My son used to stand in the window of his preschool with his face firmly stuck to the window, tears streaming down his cheeks, and his mouth forming the word “mom” over and over again.
I was gently told to sit outside in the car after many failed attempts to help with the transition became more troublesome than helpful. As I sat there watching his pouty face streak the window with tears and boogers, all I could focus on was how in the world was I ever going to get him to go to school without crying. My concerns had a sense of urgency, as I was nearing the end of my part-time work schedule and knew I would be leaving my kids with a babysitter and heading back to work five mornings a week.
Most kids will experience separation anxiety at some point in their life. Many kids will have no problem facing their fears and moving forward, while others may get stuck and experience significant difficulties separating from their parents. Separation anxiety is most often seen at school drop-off time for preschoolers or when parents go to work and leave the child at daycare or with a sitter/nanny. This fear of mom and dad leaving can produce some pretty dramatic emotions in little ones and often, crying and asking about when parents will return persists until some level of intervention is in place.

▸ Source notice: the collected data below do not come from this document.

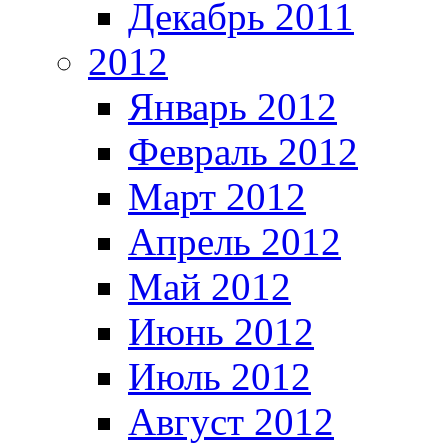
Декабрь 2011
2012
Январь 2012
Февраль 2012
Март 2012
Апрель 2012
Май 2012
Июнь 2012
Июль 2012
Август 2012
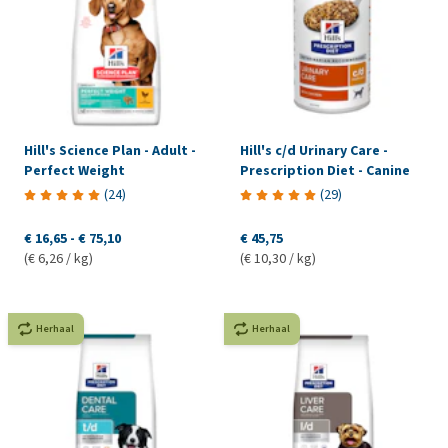
Hill's Science Plan - Adult -
Hill's c/d Urinary Care -
Perfect Weight
Prescription Diet - Canine
(
24
)
(
29
)
€ 16,65
-
€ 75,10
€ 45,75
(€ 6,26 / kg)
(€ 10,30 / kg)
Herhaal
Herhaal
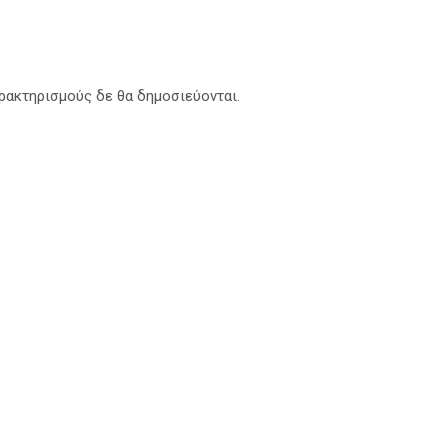
αρακτηρισμούς δε θα δημοσιεύονται.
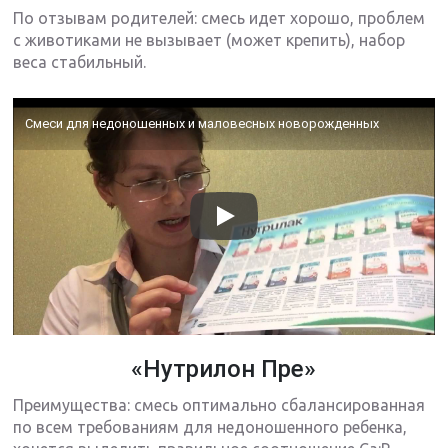
По отзывам родителей: смесь идет хорошо, проблем
с животиками не вызывает (может крепить), набор
веса стабильный.
Смеси для недоношенных и маловесных новорожденных
«Нутрилон Пре»
Преимущества: смесь оптимально сбалансированная
по всем требованиям для недоношенного ребенка,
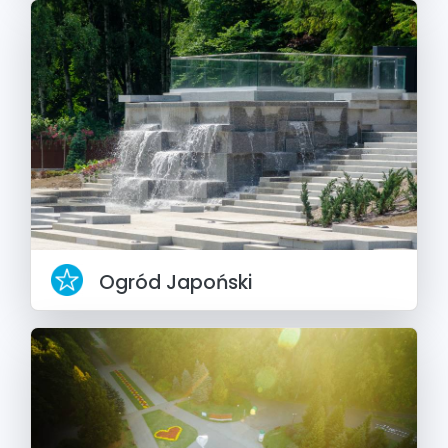
Ogród Japoński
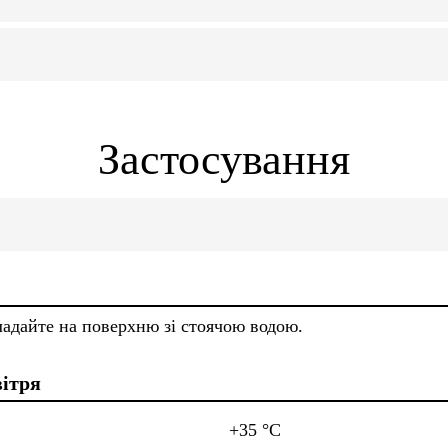
Застосування
ладайте на поверхню зі стоячою водою.
вітря
+35 °C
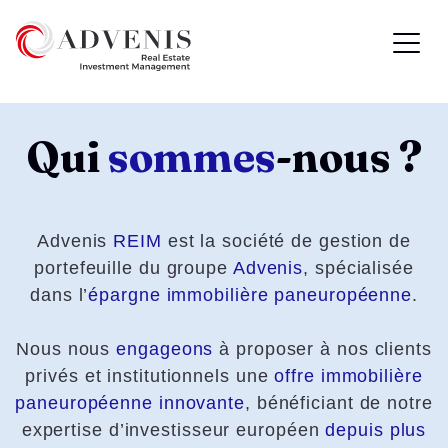
Qui
sommes
-nous ?
Advenis
REIM
est la société de gestion de
portefeuille du groupe
Advenis
, spécialisée
dans l’
épargne immobilière paneuropéenne
.
Nous nous
engageons
à proposer à nos clients
privés et institutionnels une
offre immobilière
paneuropéenne innovante
, bénéficiant de notre
expertise d’investisseur européen
depuis plus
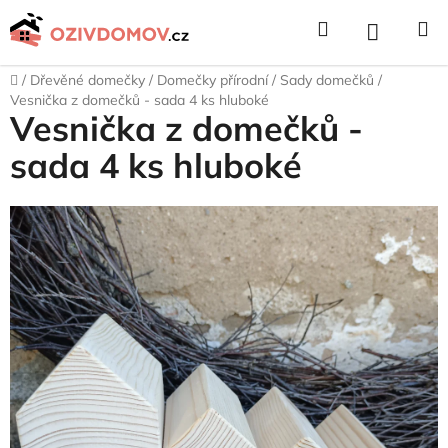
Přejít
Hledat
NÁKUPNÍ
na
obsah
KOŠÍK
Domů
/
Dřevěné domečky
/
Domečky přírodní
/
Sady domečků
/
Vesnička z domečků - sada 4 ks hluboké
Vesnička z domečků -
sada 4 ks hluboké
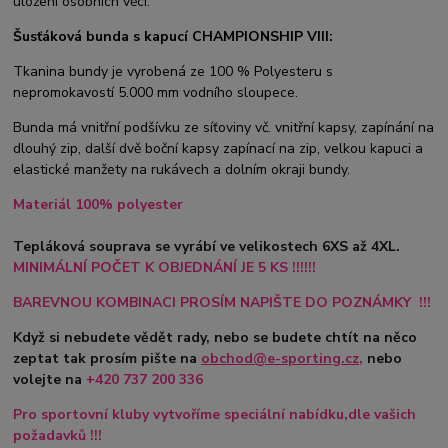
uložení osobních věcí.
Šusťáková bunda s kapucí CHAMPIONSHIP VIII:
Tkanina bundy je vyrobená ze 100 % Polyesteru s
nepromokavostí 5.000 mm vodního sloupece.
Bunda má vnitřní podšívku ze síťoviny vč. vnitřní kapsy, zapínání na
dlouhý zip, další dvě boční kapsy zapínací na zip, velkou kapuci a
elastické manžety na rukávech a dolním okraji bundy.
Materiál 100% polyester
Tepláková souprava se vyrábí ve velikostech 6XS až 4XL.
MINIMÁLNÍ POČET K OBJEDNÁNÍ JE 5 KS !!!!!!
BAREVNOU KOMBINACI PROSÍM NAPIŠTE DO POZNÁMKY !!!
Když si nebudete vědět rady, nebo se budete chtít na něco
zeptat tak prosím pište na
obchod@e-sporting.cz
,
nebo
volejte na
+420
737 200 336
Pro sportovní kluby vytvoříme speciální nabídku,dle vašich
požadavků !!!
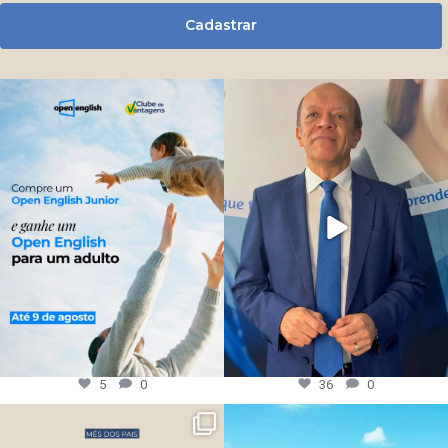
Cadastrar
5
0
36
0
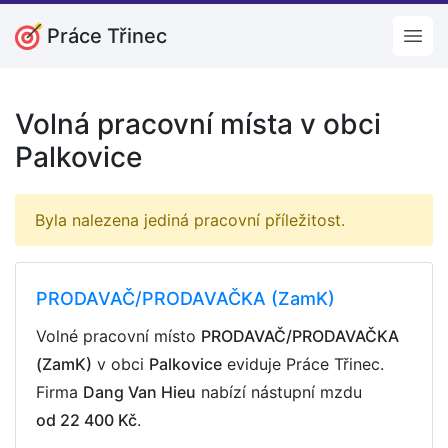
Práce Třinec
Open
Volná pracovní místa v obci
Palkovice
Byla nalezena jediná pracovní příležitost.
PRODAVAČ/PRODAVAČKA (ZamK)
Volné pracovní místo
PRODAVAČ/PRODAVAČKA
(ZamK)
v obci
Palkovice
eviduje Práce Třinec.
Firma
Dang Van Hieu
nabízí nástupní mzdu
od 22 400 Kč
.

My son would get worked up the night before and the night before the night before school started. This fear of separation sometimes even started weeks before the first day of school. Often times, it would continue well into the first month, which exhausted both of us. After one particularly difficult morning with the babysitter, I decided that I needed to do something drastic and fast because Kindergarten was not getting off to a very good start.
So I went looking for the one thing I rely on when teaching my kids so many other life lessons: books. I scanned the bookshelves each time we went to the library, quizzed every reading expert I knew, and became fast friends with all of our local bookstore owners. I was desperate to find just the right books that my son could relate to as he tried to gather the courage to go to school each fall.
What I ended up finding during our hunt for the right words and characters to help him identify with, ended up being exactly what we both needed. At our most treasured corner bookstore, Liberty Bay Books, we were blessed with the knowledge and passion of the owner who handed us just the right stack of books. My son and I both sat down in the middle of the kids section and began devouring all of the books she so carefully chose for us.
What follows, are the four books that I have found to help the most with transitioning to school for the first-time student and the kid who always seems to have a bit of a struggle at the beginning of the year.
1. The Kissing Hand by Audrey Penn
I truly believe this was the book that single-handedly ended the emotion filled phone calls I used to get at work 15 minutes before my son had to get on the bus. If you have a child who suffers from separation anxiety, this book is a must in your collection. After the first read, my son felt more at ease and we were able to have something symbolic to use when he was feeling anxious.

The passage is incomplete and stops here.